Confidence Scores in Anthropometric APIs: Dev Guide

When you get a body dimension prediction from an anthropometric API, you typically see something like this:

"chest_circumference": {
  "value": 921.4,
  "unit": "mm",
  "type": "FLESH",
  "confidence_score": 78,
  "range_95": [869.0, 973.8]
}

Three numbers: a value, a confidence score, and a prediction interval. Most integrations read value and ignore the other two. That’s leaving significant information on the table. This guide explains what these numbers actually mean and how to use them.

What confidence_score is not

confidence_score is not a probability. It is not a percentage likelihood that the prediction is correct. It is a reliability index — a composite heuristic that reflects how much statistical information the model had available when producing this prediction.

Specifically, it is derived from the 95% prediction interval: a narrower interval relative to the predicted value maps to a higher score. The theoretical ceiling of 100 would require a prediction interval of width zero — only possible if the dimension were directly measured, not predicted.

Think of it as an answer to: “How much should I trust this number for a critical decision?” A score of 85 means “high confidence, use it.” A score of 65 means “use with caution, widen your tolerances.”

The two dimension types: BONE and FLESH

Every output dimension is either BONE or FLESH. This distinction is more important than the confidence score for understanding prediction accuracy.

BONE dimensions are skeletal landmarks: sitting height, biacromial breadth (shoulder width), forearm-hand length, crotch height, foot length. These are governed by skeletal geometry, which varies smoothly and predictably with body height. Ridge regression captures this relationship with high fidelity.

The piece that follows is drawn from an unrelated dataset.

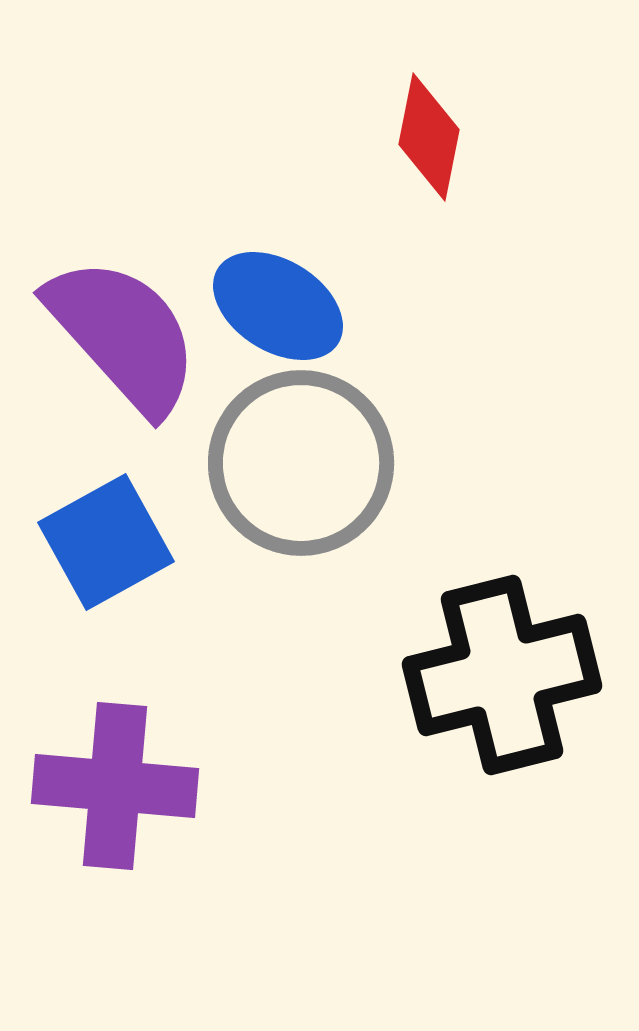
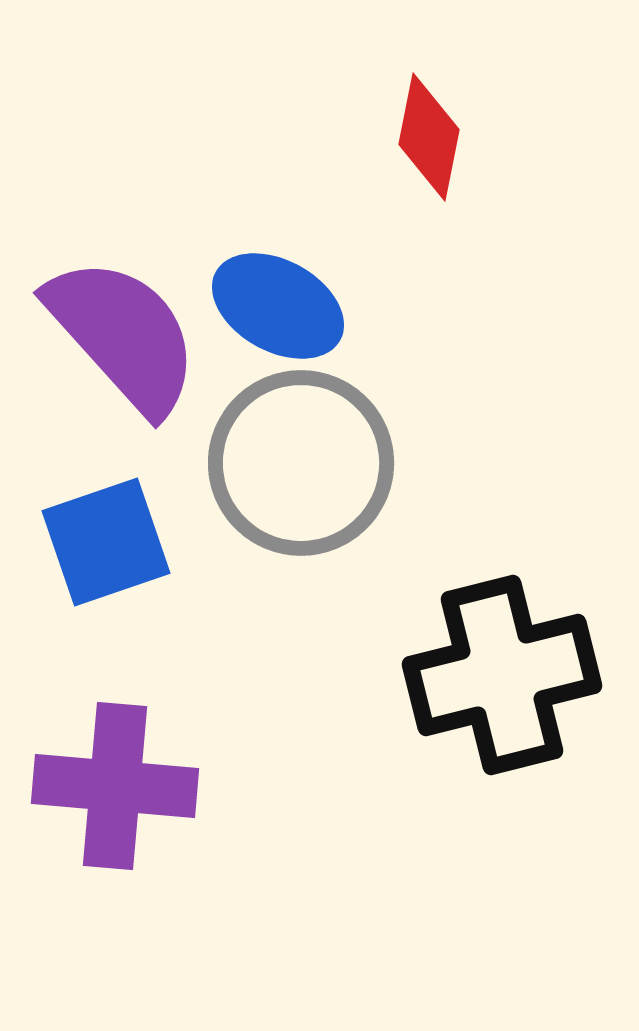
blue ellipse: rotated 3 degrees counterclockwise
blue square: rotated 10 degrees clockwise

FLESH dimensions are soft-tissue measurements: chest circumference, waist, hip, thigh, upper arm. These depend on fat distribution, muscle mass, and body composition — all of which vary substantially at a given height and weight. A person who is 175cm and 75kg can have a waist measurement anywhere in a large range, depending on their metabolic profile.

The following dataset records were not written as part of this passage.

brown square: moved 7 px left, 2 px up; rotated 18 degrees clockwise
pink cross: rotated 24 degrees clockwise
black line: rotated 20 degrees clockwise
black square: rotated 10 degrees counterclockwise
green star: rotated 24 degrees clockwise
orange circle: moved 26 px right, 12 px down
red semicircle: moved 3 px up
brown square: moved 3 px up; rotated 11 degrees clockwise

For height + weight input:

BONE confidence scores: typically 83–87
FLESH confidence scores: typically 76–80

BONE predictions are more reliable. When building sizing features, be aware that circumference predictions carry more inherent uncertainty than skeletal predictions.

Anchor tiers and how they affect confidence

The confidence score is strongly influenced by which inputs you provide. The system recognizes three tiers:

PRIMARY_BOTH — height and weight provided. This is the baseline. BONE ~85, FLESH ~78.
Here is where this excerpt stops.